DESCRIPTION OF THE TASK: Set down word for word each line from the one containing "Cable HDMI Macho /Macho 10Mt" through the end of the records, both included. Do not copy any pictures.

(Beginning of SUPPLIED DATA)

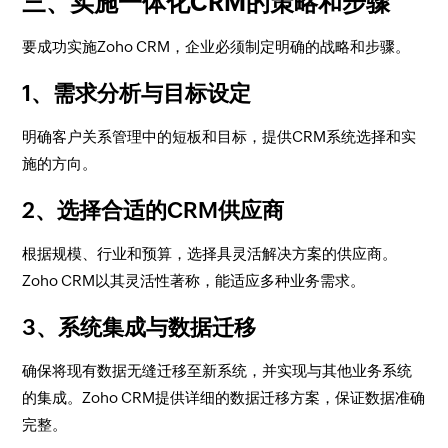
三、实施一体化CRM的策略和步骤
要成功实施Zoho CRM，企业必须制定明确的战略和步骤。
1、需求分析与目标设定
明确客户关系管理中的短板和目标，提供CRM系统选择和实
施的方向。
2、选择合适的CRM供应商
根据规模、行业和预算，选择具灵活解决方案的供应商。
Zoho CRM以其灵活性著称，能适应多种业务需求。
3、系统集成与数据迁移
确保将现有数据无缝迁移至新系统，并实现与其他业务系统
的集成。Zoho CRM提供详细的数据迁移方案，保证数据准确
完整。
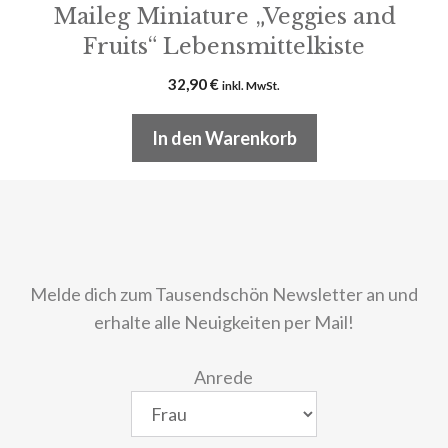
Maileg Miniature „Veggies and
Fruits“ Lebensmittelkiste
32,90
€
inkl. MwSt.
In den Warenkorb
Melde dich zum Tausendschön Newsletter an und
erhalte alle Neuigkeiten per Mail!
Anrede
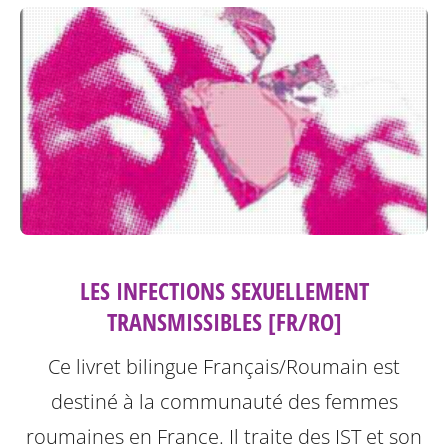
LES INFECTIONS SEXUELLEMENT
TRANSMISSIBLES [FR/RO]
Ce livret bilingue Français/Roumain est
destiné à la communauté des femmes
roumaines en France. Il traite des IST et son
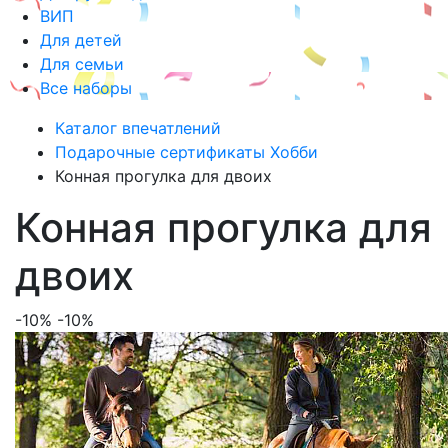
ВИП
Для детей
Для семьи
Все наборы
Каталог впечатлений
Подарочные сертификаты Хобби
Конная прогулка для двоих
Конная прогулка для
двоих
-10%
-10%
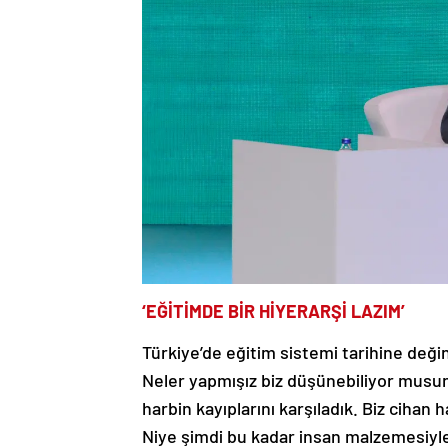
‘EĞİTİMDE BİR HİYERARŞİ LAZIM’
Türkiye’de eğitim sistemi tarihine değ
Neler yapmışız biz düşünebiliyor musunuz?
harbin kayıplarını karşıladık. Biz cihan
Niye şimdi bu kadar insan malzemesiyle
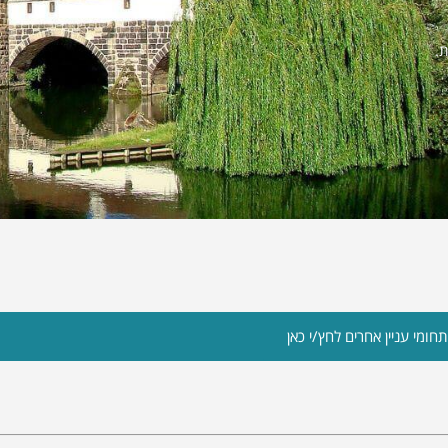
.
חומי עניין אחרים לחץ/י כאן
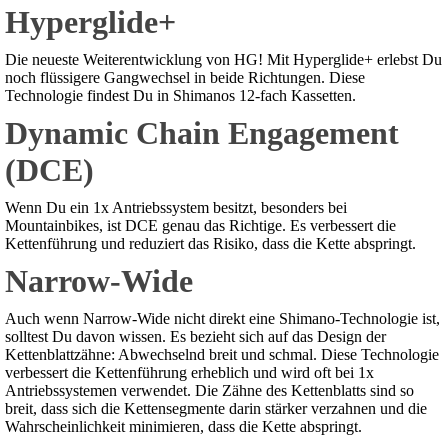
Hyperglide+
Die neueste Weiterentwicklung von HG! Mit Hyperglide+ erlebst Du
noch flüssigere Gangwechsel in beide Richtungen. Diese
Technologie findest Du in Shimanos 12-fach Kassetten.
Dynamic Chain Engagement
(DCE)
Wenn Du ein 1x Antriebssystem besitzt, besonders bei
Mountainbikes, ist DCE genau das Richtige. Es verbessert die
Kettenführung und reduziert das Risiko, dass die Kette abspringt.
Narrow-Wide
Auch wenn Narrow-Wide nicht direkt eine Shimano-Technologie ist,
solltest Du davon wissen. Es bezieht sich auf das Design der
Kettenblattzähne: Abwechselnd breit und schmal. Diese Technologie
verbessert die Kettenführung erheblich und wird oft bei 1x
Antriebssystemen verwendet. Die Zähne des Kettenblatts sind so
breit, dass sich die Kettensegmente darin stärker verzahnen und die
Wahrscheinlichkeit minimieren, dass die Kette abspringt.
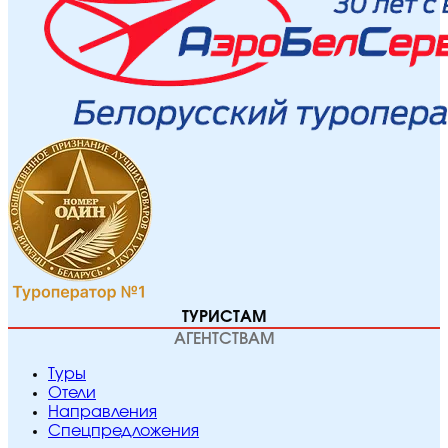
ТУРИСТАМ
АГЕНТСТВАМ
Туры
Отели
Направления
Спецпредложения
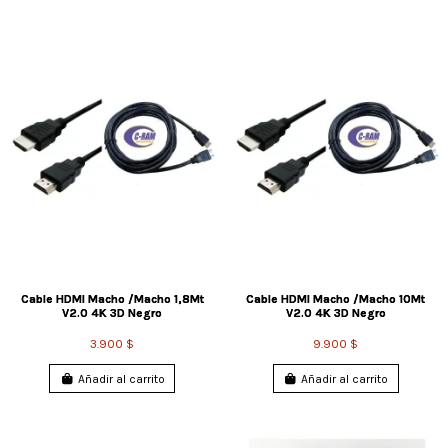
Cable HDMI Macho /Macho 1,8Mt
Cable HDMI Macho /Macho 10Mt
V2.0 4K 3D Negro
V2.0 4K 3D Negro
3.900 $
9.900 $
Añadir al carrito
Añadir al carrito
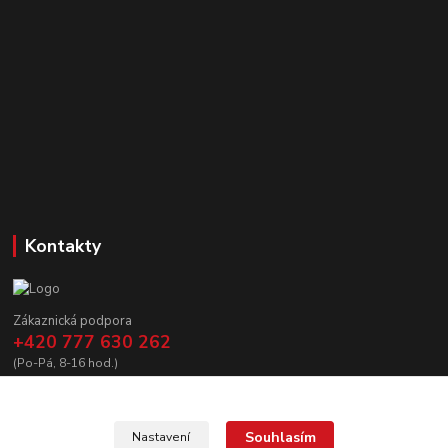
Kontakty
Zákaznická podpora
+420 777 630 262
(Po-Pá, 8-16 hod.)
prodej@copycanshop.cz
Souhlasím
Nastavení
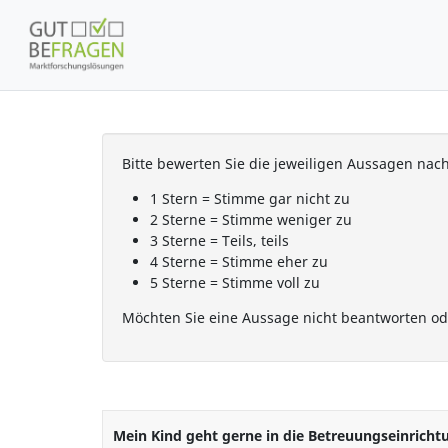
Bitte bewerten Sie die jeweiligen Aussagen nac
1 Stern = Stimme gar nicht zu
2 Sterne = Stimme weniger zu
3 Sterne = Teils, teils
4 Sterne = Stimme eher zu
5 Sterne = Stimme voll zu
Möchten Sie eine Aussage nicht beantworten oder
Mein Kind geht gerne in die Betreuungseinricht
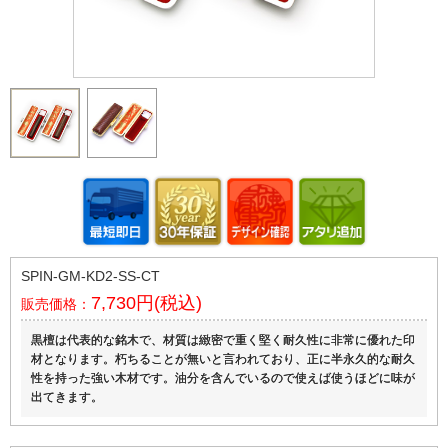
SPIN-GM-KD2-SS-CT
7,730円(税込)
販売価格：
黒檀は代表的な銘木で、材質は緻密で重く堅く耐久性に非常に優れた印
材となります。朽ちることが無いと言われており、正に半永久的な耐久
性を持った強い木材です。油分を含んでいるので使えば使うほどに味が
出てきます。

(End of SUPPLIED DATA)

YOUR RESPONSE:
Cable HDMI Macho /Macho 10Mt
V2.0 4K 3D Negro
V2.0 4K 3D Negro
3.900 $
9.900 $
Añadir al carrito
Añadir al carrito
Kontakty
Zákaznická podpora
+420 777 630 262
(Po-Pá, 8-16 hod.)
prodej@copycanshop.cz
Souhlasím
Nastavení
Bitte bewerten Sie die jeweiligen Aussagen nac
1 Stern = Stimme gar nicht zu
2 Sterne = Stimme weniger zu
3 Sterne = Teils, teils
4 Sterne = Stimme eher zu
5 Sterne = Stimme voll zu
Möchten Sie eine Aussage nicht beantworten oder
Mein Kind geht gerne in die Betreuungseinricht
SPIN-GM-KD2-SS-CT
7,730円(税込)
販売価格：
黒檀は代表的な銘木で、材質は緻密で重く堅く耐久性に非常に優れた印
材となります。朽ちることが無いと言われており、正に半永久的な耐久
性を持った強い木材です。油分を含んでいるので使えば使うほどに味が
出てきます。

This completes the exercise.